Search Privacy Violations, Breaches and Complaints
This database was last updated in December 2015 ago and should only be used as a historical snapshot. More recent data on breaches affecting 500 or more people is available at the U.S. Department of Health and Human Services’ Breach Portal.
Asheville VA Medical Center
Mentioned in a privacy incident report created by the U.S. Department of Veterans Affairs on May 11, 2015. Also cited in 16 other reports.

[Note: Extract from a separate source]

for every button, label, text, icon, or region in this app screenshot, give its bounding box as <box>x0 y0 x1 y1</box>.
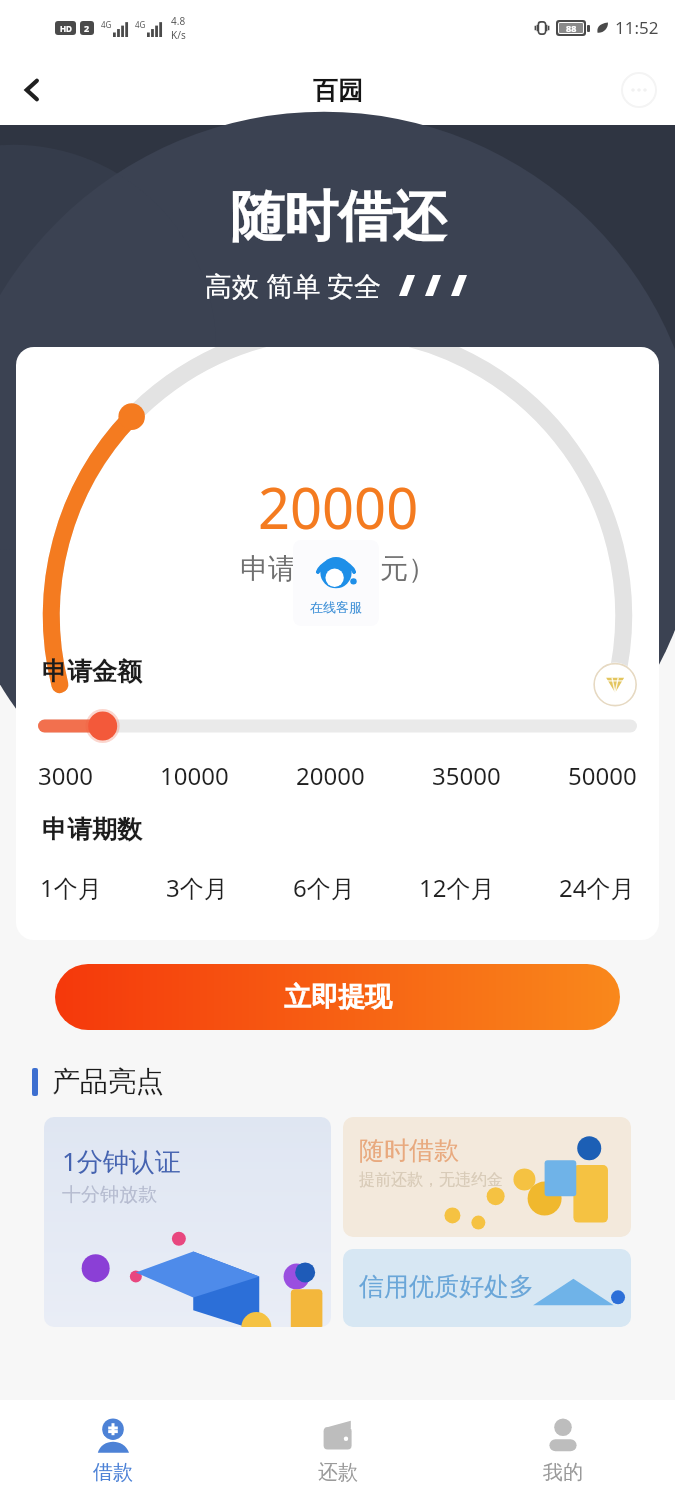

Report ID: PSETS0000119293, U.S. Department of Veterans Affairs
Reported Entity: ASHEVILLE NC - 637
Issue:
A Release of Information (ROI) employee's supervisor gave CPRS documents to an employee to question his/her inactivity. The ROI employee gave the documents containing names and SSNs to his Union representative. The representative contacted the Privacy Officer (PO) and the Information Security Officer (ISO). The documents were secured in locked drawer by Union representative. It was believed Union representative may have been authorized access to the records so as to represent his/her Union member and conduct investigation.
Outcome:
05/13/15: PO update -- pending meeting with ROI supervisor. 05/15/15: PO updated -- Scheduled to meet with AFGE representative next week. 05/18/15: The Incident Resolution Service Team has determined that there was a prrivacy violation. While there was an unauthorized access/disclosure of data, it has been determined that the incident has a low probability of a risk of compromise.